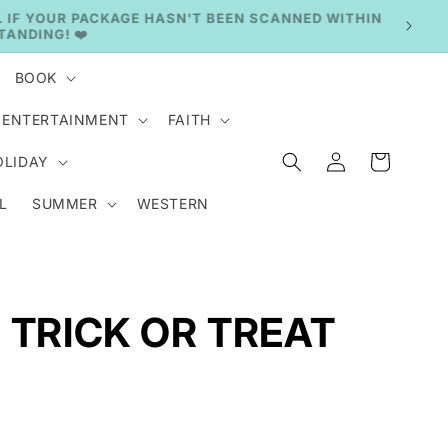
BOOK
ENTERTAINMENT
FAITH
Log
Cart
OLIDAY
in
L
SUMMER
WESTERN
 TRICK OR TREAT
.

### Exercise goal
Everything in the records that precede this task must be written out again exactly, except the pictures.

### Solution
BOOK
ENTERTAINMENT
FAITH
Log
Cart
OLIDAY
in
L
SUMMER
WESTERN
 TRICK OR TREAT
.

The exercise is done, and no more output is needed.